Marriage number two soon followed in December 2001, to his long-time friend Caroline Freud (previously married to publicist Matthew Freud). Caroline and the Earl had studied together at Oxford, and she had worked as a nursery teacher, just like his late sister. They had two children, Edmund and Lara. 
But once again, the union was dogged by infidelity and rancour. The Earl had an affair with American TV presenter Coleen Sullivan, who came to interview him about Princess Diana, and walked out on Caroline four months after Lara was born. Shocked and furious, she reportedly emailed their mutual friends and family demanding that they choose sides; no one could stay in touch with them both after such an acrimonious split.
Could the third time be the charm? In June 2011, the Earl married Karen Gordon, founder of charity Whole Child International, in the grounds of Althorp. The pair had met the previous year on a blind date at a Los Angeles restaurant, and went on to have a daughter, Charlotte.
In 2020, the Earl enthused: “Neither of us has found happiness like this before.” He praised his wife for her support while he wrote his traumatic memoir, which detailed his alleged sexual abuse by an assistant matron while at boarding school Maidwell Hall in the 1970s. But this year saw the marriage collapse. In June, the Earl described it as “immensely sad”.
However, writing the book seems to have led to some soul-searching about how his childhood shaped his romantic relationships. The Earl reflected in his memoir that being sent away to boarding school meant he had “no understanding of intimacy”, and he told podcast Therapy Works in March that his abuse led to him being drawn to “good-looking people who weren’t really into love.”
His parents’ break-up was formative, too, believes Barber. “Charles was three when his mother, Frances, left [his father] Johnnie. Charles was told that she’d gone on holiday but she never returned.
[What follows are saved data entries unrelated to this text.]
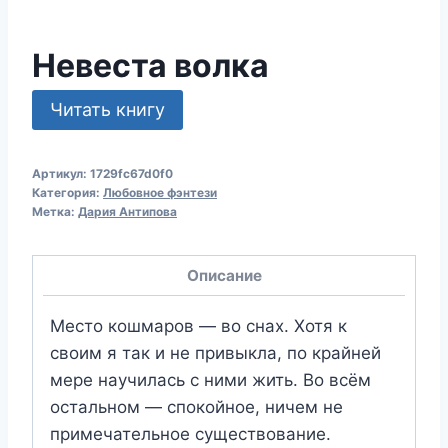
Невеста волка
Читать книгу
Артикул:
1729fc67d0f0
Категория:
Любовное фэнтези
Метка:
Дария Антипова
Описание
Место кошмаров — во снах. Хотя к
своим я так и не привыкла, по крайней
мере научилась с ними жить. Во всём
остальном — спокойное, ничем не
примечательное существование.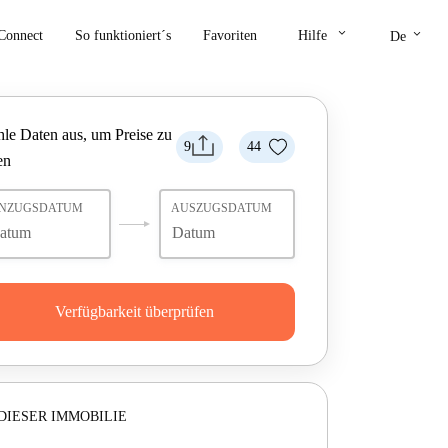
keyboard_arrow_down
keyboard_arrow_down
Connect
So funktioniert´s
Favoriten
Hilfe
De
le Daten aus, um Preise zu
9
44
en
INZUGSDATUM
AUSZUGSDATUM
Verfügbarkeit überprüfen
DIESER IMMOBILIE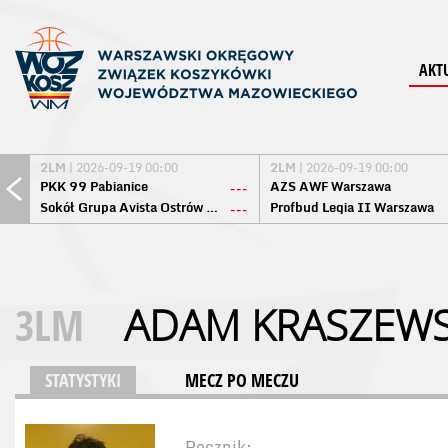
AKT
2LM
| 2026-09-19 00:00
2LM
| 2026-09-19 00:00
PKK 99 Pabianice
AZS AWF Warszawa
---
Sokół Grupa Avista Ostrów Maz.
Profbud Legia II Warszawa
---
3LM
ADAM KRASZEWS
STATYSTYKI
MECZ PO MECZU
Rocznik: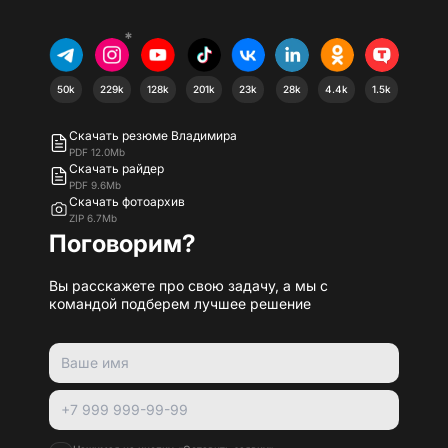
*
50k
229k
128k
201k
23k
28k
4.4k
1.5k
Скачать резюме Владимира
PDF 12.0Mb
Скачать райдер
PDF 9.6Mb
Скачать фотоархив
ZIP 6.7Mb
Поговорим?
Вы расскажете про свою задачу, а мы с
командой подберем лучшее решение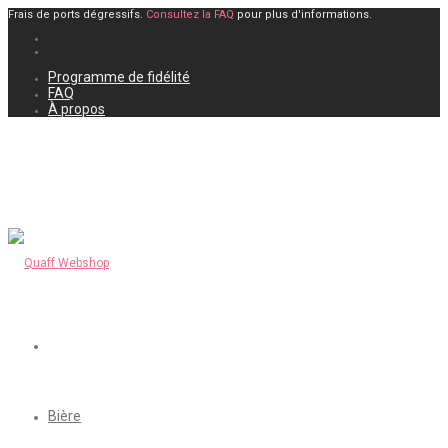
Frais de ports dégressifs.
Consultez la FAQ
pour plus d'informations.
Programme de fidélité
FAQ
À propos
Bière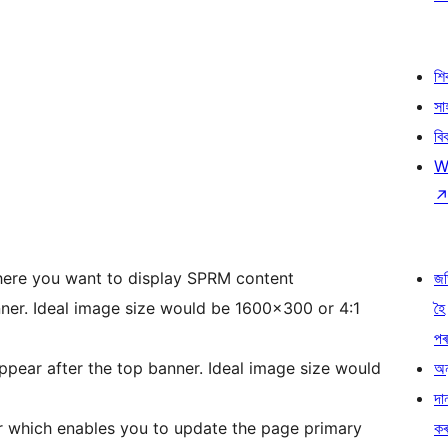
শ
সা
বি
W
ere you want to display SPRM content
জ
ner. Ideal image size would be 1600×300 or 4:1
হৈ
প
pear after the top banner. Ideal image size would
অন
দা
r which enables you to update the page primary
ক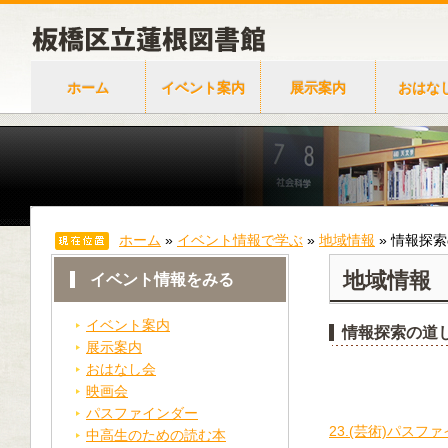
ホーム
イベント案内
展示案内
おはな
ホーム
»
イベント情報で学ぶ
»
地域情報
»
情報探索
地域情報
イベント情報をみる
イベント案内
情報探索の道
展示案内
おはなし会
映画会
パスファインダー
23.(芸術)パスファ
中高生のための読む本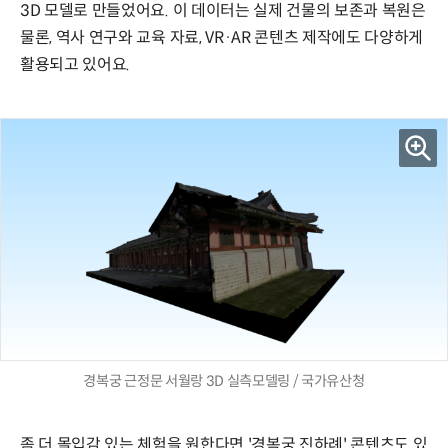
3D 모델로 만들었어요. 이 데이터는 실제 건물의 보존과 복원은
물론, 역사 연구와 교육 자료, VR·AR 콘텐츠 제작에도 다양하게
활용되고 있어요.
경복궁 근정문 서월랑 3D 실측모델링 / 국가유산청
좀 더 몰입감 있는 체험을 원한다면 '경복궁 진하례' 콘텐츠도 있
No mother was present during Charles’s formative years except, as he said in Diana’s funeral address, at the end of long train journeys.” Frances was “unfairly demonised as ‘The Bolter’”, continues Barber. “But God, wouldn’t you have bolted from Johnny Althorp: he was a bully.”
However, the young Earl was also his father’s longed-for son and heir, so he experienced a strange combination of privilege and neglect, observes Barber. “He would have hero-worshipped his father, as head of the family, but absorbed that this bullying behaviour is how you treat women.”
Unsurprisingly, the Earl has a fractious relationship with several of his children. He did not attend the weddings of daughters Kitty or Amelia in 2021 and 2023 respectively.
Will this latest divorce, and court case, deepen those divides with his offspring, or will his union with the sensible-seeming Jarman – plus that therapeutic process of memoir-writing – give him a chance to rewrite history? With the latest instalment of this aristocratic soap opera being written before our eyes, surely it won’t be long until we find out.